The District Court of Appeal recalled its remittitur. It noted the fact that petitioner urged "that the improper finding of three prior convictions resulted in improper imposition of consecutive sentences" and modified its original order of full affirmance to provide that "The judgments are modified by striking therefrom the finding of the truth of the second and third prior conviction [sic]," but, as hereinabove indicated, instead of thereupon reversing the judgments and remanding the cause to the trial court for determination of the questions as to whether, with the findings as to the two prior convictions stricken out, probation should be granted or denied and whether the sentences, if to be reimposed, should run cumulatively or concurrently, it impliedly and implicitly undertook to itself make those determinations by ordering that "as so modified the judgment and order are affirmed." (People v.

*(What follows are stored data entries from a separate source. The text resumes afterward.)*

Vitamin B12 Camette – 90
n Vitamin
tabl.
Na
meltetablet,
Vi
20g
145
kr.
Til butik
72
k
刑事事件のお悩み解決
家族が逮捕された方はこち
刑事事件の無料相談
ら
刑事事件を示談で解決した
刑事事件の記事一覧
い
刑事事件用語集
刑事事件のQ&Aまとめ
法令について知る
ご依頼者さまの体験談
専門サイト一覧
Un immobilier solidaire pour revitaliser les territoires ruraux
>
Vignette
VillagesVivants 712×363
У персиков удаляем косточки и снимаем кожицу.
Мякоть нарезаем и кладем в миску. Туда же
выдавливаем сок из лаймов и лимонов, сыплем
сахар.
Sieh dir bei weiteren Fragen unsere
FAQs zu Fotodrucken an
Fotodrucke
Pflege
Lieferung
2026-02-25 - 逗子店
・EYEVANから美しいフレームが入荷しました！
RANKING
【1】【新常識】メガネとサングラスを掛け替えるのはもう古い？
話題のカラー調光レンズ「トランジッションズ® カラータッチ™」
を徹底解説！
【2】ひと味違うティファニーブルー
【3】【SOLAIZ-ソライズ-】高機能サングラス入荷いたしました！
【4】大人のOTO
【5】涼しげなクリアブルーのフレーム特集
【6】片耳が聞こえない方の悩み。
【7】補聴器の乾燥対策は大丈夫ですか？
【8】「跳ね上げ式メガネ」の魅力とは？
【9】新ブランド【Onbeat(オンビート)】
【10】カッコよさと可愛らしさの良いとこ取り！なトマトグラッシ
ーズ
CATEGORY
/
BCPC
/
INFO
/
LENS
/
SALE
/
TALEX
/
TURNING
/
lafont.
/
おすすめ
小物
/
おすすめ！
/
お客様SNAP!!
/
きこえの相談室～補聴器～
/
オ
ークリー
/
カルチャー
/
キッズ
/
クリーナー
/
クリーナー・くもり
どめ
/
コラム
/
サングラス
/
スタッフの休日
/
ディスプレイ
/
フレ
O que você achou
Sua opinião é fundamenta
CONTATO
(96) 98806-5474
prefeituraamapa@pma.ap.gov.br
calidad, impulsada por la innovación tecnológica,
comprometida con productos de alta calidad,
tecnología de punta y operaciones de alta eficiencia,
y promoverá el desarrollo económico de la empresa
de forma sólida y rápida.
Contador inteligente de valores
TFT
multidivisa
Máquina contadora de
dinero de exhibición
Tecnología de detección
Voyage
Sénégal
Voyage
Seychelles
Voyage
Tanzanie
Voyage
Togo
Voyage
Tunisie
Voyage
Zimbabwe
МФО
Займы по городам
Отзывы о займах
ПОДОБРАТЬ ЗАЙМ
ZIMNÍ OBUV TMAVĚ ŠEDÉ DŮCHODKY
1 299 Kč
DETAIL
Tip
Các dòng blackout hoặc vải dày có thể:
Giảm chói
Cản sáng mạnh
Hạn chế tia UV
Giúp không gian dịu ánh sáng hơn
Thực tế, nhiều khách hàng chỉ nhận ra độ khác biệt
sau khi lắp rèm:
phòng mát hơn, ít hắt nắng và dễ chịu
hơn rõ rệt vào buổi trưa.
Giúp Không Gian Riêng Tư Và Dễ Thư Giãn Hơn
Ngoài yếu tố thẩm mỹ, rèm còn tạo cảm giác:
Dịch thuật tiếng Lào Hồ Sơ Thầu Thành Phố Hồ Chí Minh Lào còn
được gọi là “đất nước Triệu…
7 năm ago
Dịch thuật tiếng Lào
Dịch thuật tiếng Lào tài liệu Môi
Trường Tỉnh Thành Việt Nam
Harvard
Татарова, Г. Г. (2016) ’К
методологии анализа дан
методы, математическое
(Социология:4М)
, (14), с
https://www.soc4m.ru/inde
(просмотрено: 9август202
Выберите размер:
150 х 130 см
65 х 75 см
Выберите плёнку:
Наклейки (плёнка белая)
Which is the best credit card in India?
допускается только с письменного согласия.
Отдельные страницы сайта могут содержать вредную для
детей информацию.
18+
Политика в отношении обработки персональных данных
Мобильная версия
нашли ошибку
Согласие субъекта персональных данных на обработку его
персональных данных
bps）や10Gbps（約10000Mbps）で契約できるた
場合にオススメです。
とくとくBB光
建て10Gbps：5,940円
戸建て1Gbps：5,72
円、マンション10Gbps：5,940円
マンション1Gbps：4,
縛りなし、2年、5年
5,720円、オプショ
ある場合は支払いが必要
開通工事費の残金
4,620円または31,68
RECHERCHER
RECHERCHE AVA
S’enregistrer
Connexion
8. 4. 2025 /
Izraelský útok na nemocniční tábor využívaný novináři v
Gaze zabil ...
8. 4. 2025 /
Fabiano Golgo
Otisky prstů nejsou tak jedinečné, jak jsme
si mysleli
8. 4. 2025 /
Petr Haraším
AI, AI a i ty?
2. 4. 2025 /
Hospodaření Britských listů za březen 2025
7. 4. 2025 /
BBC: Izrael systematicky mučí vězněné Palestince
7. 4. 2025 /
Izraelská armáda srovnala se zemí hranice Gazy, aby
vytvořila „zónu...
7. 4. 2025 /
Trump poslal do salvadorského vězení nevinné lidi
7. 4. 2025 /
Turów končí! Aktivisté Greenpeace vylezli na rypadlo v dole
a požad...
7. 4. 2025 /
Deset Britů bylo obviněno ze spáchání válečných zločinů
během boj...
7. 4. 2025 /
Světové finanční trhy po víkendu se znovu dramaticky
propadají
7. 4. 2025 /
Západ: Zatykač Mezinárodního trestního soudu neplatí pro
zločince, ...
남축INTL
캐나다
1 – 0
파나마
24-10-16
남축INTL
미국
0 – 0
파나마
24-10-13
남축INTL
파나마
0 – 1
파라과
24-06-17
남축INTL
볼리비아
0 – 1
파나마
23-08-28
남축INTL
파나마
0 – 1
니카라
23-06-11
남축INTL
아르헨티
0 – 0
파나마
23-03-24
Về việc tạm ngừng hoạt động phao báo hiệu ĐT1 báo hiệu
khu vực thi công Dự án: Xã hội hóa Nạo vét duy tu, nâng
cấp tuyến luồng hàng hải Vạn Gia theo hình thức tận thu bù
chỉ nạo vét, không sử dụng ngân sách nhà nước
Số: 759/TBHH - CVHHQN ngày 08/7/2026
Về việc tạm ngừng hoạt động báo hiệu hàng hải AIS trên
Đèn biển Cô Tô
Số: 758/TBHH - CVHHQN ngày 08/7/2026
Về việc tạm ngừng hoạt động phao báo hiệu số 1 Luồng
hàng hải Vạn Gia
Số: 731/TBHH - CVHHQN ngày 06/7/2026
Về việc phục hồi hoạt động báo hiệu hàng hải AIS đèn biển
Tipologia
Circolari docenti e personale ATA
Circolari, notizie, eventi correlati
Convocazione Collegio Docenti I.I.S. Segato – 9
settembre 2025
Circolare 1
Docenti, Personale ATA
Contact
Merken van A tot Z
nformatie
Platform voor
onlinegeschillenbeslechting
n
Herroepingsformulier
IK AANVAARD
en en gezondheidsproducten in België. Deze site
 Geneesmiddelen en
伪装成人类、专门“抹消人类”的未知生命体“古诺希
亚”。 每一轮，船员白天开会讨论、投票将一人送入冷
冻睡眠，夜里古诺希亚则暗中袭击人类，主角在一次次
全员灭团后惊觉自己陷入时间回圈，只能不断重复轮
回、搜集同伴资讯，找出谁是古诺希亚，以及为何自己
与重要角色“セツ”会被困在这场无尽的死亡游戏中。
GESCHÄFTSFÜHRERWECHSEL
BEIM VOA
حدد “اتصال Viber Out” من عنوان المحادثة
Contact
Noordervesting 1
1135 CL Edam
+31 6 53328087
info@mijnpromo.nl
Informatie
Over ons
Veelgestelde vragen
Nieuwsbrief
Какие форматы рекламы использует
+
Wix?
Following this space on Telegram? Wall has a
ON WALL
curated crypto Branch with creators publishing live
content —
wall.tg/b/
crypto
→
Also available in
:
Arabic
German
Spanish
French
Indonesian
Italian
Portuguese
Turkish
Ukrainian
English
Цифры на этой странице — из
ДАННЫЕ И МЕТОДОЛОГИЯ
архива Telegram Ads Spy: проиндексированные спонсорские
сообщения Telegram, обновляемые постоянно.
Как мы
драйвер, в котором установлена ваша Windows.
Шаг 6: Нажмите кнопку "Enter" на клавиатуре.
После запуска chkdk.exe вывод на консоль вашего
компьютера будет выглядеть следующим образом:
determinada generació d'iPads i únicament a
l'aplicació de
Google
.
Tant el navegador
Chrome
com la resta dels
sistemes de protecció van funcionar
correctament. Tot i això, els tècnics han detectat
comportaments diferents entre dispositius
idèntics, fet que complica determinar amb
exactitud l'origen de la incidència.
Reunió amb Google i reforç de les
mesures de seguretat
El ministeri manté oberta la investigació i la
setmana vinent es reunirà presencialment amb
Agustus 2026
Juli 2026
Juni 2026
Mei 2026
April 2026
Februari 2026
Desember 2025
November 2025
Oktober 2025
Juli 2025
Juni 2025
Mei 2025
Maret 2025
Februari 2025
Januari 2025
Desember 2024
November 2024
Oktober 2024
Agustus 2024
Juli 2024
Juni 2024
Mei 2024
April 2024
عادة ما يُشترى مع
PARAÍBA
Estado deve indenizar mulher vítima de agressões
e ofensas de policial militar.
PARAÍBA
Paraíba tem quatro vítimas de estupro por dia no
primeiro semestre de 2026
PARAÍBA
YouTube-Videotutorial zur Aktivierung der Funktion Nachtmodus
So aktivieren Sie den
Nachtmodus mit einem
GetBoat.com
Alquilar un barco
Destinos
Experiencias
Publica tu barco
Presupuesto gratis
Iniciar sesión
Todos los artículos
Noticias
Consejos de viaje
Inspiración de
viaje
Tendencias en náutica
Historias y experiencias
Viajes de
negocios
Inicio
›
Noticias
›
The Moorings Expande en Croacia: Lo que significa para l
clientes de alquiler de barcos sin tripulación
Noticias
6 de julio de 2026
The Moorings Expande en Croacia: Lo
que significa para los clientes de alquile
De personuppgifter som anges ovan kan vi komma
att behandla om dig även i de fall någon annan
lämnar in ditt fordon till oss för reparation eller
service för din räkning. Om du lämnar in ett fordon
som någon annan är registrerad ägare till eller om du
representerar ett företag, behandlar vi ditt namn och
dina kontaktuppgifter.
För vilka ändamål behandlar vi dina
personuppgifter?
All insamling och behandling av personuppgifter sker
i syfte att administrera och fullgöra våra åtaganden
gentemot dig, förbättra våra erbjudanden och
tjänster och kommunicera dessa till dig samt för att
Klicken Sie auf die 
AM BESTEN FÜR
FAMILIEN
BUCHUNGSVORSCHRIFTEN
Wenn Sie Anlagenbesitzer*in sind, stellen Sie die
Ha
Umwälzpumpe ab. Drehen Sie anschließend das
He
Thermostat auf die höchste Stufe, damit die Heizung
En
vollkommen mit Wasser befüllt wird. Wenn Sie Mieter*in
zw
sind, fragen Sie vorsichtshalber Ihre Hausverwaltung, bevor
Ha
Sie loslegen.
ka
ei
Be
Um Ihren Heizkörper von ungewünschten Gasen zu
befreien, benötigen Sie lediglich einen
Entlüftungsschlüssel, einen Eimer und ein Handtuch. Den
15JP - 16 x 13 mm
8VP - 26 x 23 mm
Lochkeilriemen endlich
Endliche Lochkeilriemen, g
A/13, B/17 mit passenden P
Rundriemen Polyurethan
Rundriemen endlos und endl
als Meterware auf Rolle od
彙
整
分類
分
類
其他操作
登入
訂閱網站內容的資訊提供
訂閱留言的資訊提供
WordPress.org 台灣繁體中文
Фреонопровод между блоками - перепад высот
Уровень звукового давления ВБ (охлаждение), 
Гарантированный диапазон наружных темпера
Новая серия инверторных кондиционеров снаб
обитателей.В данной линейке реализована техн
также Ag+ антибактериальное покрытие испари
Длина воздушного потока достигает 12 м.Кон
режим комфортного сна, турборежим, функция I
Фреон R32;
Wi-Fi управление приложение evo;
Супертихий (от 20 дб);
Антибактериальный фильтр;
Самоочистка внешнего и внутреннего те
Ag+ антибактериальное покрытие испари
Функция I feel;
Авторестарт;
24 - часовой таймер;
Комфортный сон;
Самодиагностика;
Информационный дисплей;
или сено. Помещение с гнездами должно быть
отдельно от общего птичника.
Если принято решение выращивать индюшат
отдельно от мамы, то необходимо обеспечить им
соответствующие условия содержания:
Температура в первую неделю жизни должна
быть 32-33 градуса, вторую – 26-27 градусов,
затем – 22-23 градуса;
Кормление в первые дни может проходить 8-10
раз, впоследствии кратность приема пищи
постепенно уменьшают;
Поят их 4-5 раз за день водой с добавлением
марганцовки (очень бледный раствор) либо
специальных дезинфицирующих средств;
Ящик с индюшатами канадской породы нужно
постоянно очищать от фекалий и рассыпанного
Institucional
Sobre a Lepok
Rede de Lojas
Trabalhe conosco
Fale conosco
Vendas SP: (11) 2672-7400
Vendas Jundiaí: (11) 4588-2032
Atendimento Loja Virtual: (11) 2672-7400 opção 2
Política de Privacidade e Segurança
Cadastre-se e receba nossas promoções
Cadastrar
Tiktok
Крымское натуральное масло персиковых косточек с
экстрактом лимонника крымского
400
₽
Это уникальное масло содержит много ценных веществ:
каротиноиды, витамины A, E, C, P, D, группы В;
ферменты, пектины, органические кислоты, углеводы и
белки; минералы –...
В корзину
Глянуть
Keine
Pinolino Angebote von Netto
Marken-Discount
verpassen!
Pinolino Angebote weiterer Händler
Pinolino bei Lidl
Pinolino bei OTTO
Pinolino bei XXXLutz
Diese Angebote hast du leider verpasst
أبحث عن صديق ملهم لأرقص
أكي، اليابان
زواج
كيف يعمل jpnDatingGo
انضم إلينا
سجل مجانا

Bartges (1954), supra, 128 Cal.App.2d 496, 497-498.)
 The sheriff then filed a supplemental return which shows that petitioner is held under a modified abstract of judgments which show only one prior conviction (of arson). Therefore, petitioner's contention that the judgments were incorrect and beyond the power of the superior court to make (and the District Court of Appeal to affirm) in determining that the two prior convictions last recited therein (the charges of which had been dismissed) are true, has [44 Cal.2d 247] become moot in that he has secured the relief in that respect to which he was entitled.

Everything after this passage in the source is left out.